VLA models (Vision-Language-Action) represent the frontier of robotics AI. They combine what the robot sees (vision), what you tell it (language), and what it does (action) into unified systems. Say "pick up the cup on the table" and the robot figures out the rest: localize the cup, plan the arm trajectory, execute the grasp, verify success.

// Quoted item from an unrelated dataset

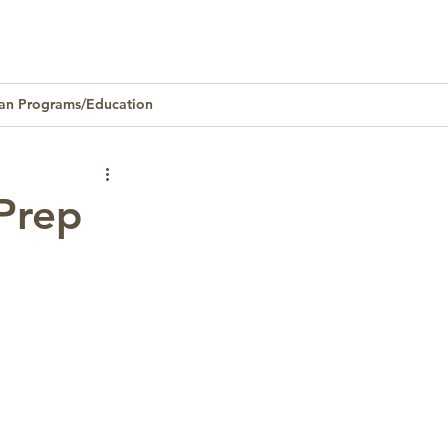
an Programs/Education
Homeownership
Prep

In this part, you'll build an autonomous humanoid that responds to voice commands, navigates real environments, and manipulates objects. This is the capstone of the entire course—every skill from Parts 1-3 combines into one working system.


Chapters

Chapter 9: Humanoid Kinematics

Humanoids are mechanically complex—dozens of joints forming kinematic chains from feet to fingertips. You'll model humanoid structure, implement inverse kinematics (given a target hand position, calculate all joint angles), and understand the unique challenges of bipedal balance and locomotion. Safety is paramount: you'll build safeguards before any motor moves.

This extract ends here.